It was billed as an Intimate Evening With Lucinda Williams and, boy, was that the understatement of the year.
Few singers expose their emotions so nakedly as America’s premier chronicler of heartache and betrayal.
Yet Williams is a diffident, even uneasy, figure on stage.
The Louisiana country-rocker’s two-hour show took a while to find its feet, despite kicking off with her Grammy-winning Passionate Kisses and the early inclusion of Car Wheels On A Gravel Road, the brilliant title track of the album that made her name.

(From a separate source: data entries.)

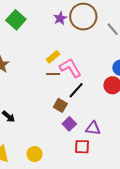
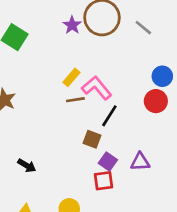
red square: (82, 147) -> (103, 181), moved

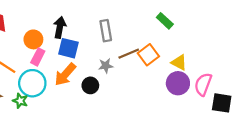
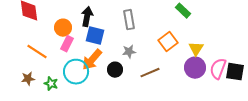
brown line: (129, 54) -> (150, 73), moved
yellow triangle: (179, 62) -> (196, 49), turned 35
cyan circle: (32, 83) -> (76, 72), moved
black square: (222, 103) -> (235, 72), moved

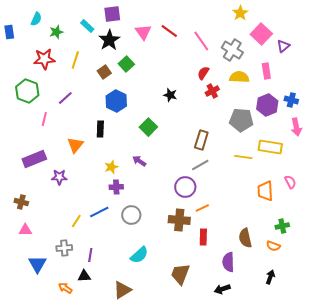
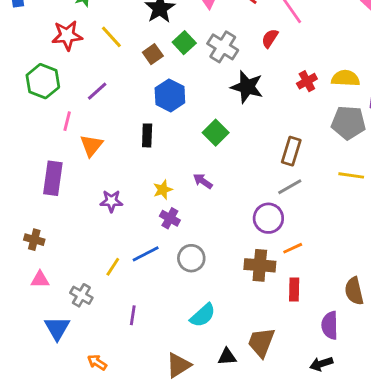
gray cross: (232, 50) -> (223, 47), moved
yellow line: (75, 60) -> (111, 37), turned -60
red semicircle: (203, 73) -> (270, 38), moved
yellow semicircle: (239, 77) -> (346, 78), moved
black star: (170, 95) -> (247, 87), size x1.6
orange triangle: (75, 145) -> (91, 145), moved
purple rectangle: (34, 159) -> (53, 178), turned -60
purple star: (59, 177) -> (111, 201), moved
purple cross: (116, 187) -> (170, 218), turned 32
gray cross: (64, 248) -> (81, 295), moved, turned 35
black triangle: (84, 276) -> (227, 357), moved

Williams, 60, had sound problems – it all seemed fine to us – and halted things to get the smoke machine switched off (“Sure… if we were Whitesnake.”) But once she’d found her groove with the rocking I Lost It, everything took off. Backed by guitar and bass but no drummer, the rest of the show was Williams at her best – the downbeat stoicism of country married to the emotional release of hard-riffing Stonesy rock, all wrapped in that wonderful honey-and-gravel voice.
Highlights were Essence, Blue, Joy and Change The Locks. New number Something Wicked This Way Comes suggested long-awaited marital bliss hasn’t dented her creativity.
The encore was Nick Drake’s River Man. The virginal Drake and hard-lovin’ Lucinda may seem odd bedfellows, but Williams made it her own.